Once the device entered into the small intestine, which contains less acid compared to the stomach, the cell produced only roughly 1/100 of what it generated in the stomach. “But there’s still power there, which you could harvest over a longer period of time and use to transmit less frequent packets of information,” Traverso says.
This paper reports an exciting and remarkably broad collection of advances in ‘ingestible’ electronics - from bioresorbable power supplies to energy efficient electronics, advanced sensors/actuators, and wireless communication systems. These types of systems have great potential to address important clinical needs.
John Rogers, Professor, Northwestern University
Miniaturization
The latest prototype of the device is a cylinder approximately 40 mm long and 12 mm in diameter, but the researchers predict that they could create a capsule roughly one-third that size by constructing a tailor-made integrated circuit that would carry the transmitter, the energy harvester, and a small microprocessor.
A big challenge in implantable medical devices involves managing energy generation, conversion, storage, and utilization. This work allows us to envision new medical devices where the body itself contributes to energy generation enabling a fully self-sustaining system.
Anantha Chandrakasan, MIT
When the researchers achieve miniaturization of the device, they hope to incorporate other types of sensors and develop it for applications such as continual monitoring of vital signs.

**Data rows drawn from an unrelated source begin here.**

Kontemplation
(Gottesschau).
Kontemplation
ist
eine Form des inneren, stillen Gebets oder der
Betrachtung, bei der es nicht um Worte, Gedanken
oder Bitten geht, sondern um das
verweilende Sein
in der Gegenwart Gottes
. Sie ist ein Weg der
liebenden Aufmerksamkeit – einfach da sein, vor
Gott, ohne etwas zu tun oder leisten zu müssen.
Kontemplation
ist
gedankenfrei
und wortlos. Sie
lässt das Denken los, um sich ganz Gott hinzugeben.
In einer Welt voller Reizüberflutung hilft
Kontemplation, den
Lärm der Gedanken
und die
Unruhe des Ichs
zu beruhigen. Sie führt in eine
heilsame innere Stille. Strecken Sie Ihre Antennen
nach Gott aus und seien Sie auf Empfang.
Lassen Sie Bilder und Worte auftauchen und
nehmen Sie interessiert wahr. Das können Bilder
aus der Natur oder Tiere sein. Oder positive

“You could have a self-powered pill that would monitor your vital signs from inside for a couple of weeks, and you don’t even have to think about it. It just sits there making measurements and transmitting them to your phone,” Nadeau says.

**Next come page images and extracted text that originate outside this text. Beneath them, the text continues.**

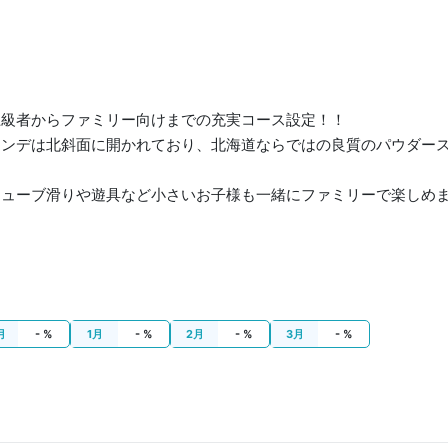
上級者からファミリー向けまでの充実コース設定！！
レンデは北斜面に開かれており、北海道ならではの良質のパウダー
チューブ滑りや遊具など小さいお子様も一緒にファミリーで楽しめ
月
- %
1月
- %
2月
- %
3月
- %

Such devices could also be applied in drug delivery. In this research, the team showed that they could use the power produced by the voltaic cell to discharge drugs encapsulated by a gold film. This could be helpful for situations in which doctors have to try out varied drug dosages, such as medication for blood pressure control.
The research received funding from Texas Instruments, the Semiconductor Research Corporation’s Center of Excellence for Energy Efficient Electronics, the Hong Kong Innovation and Technology Commission, the National Institutes of Health, and the Max Planck Research Award.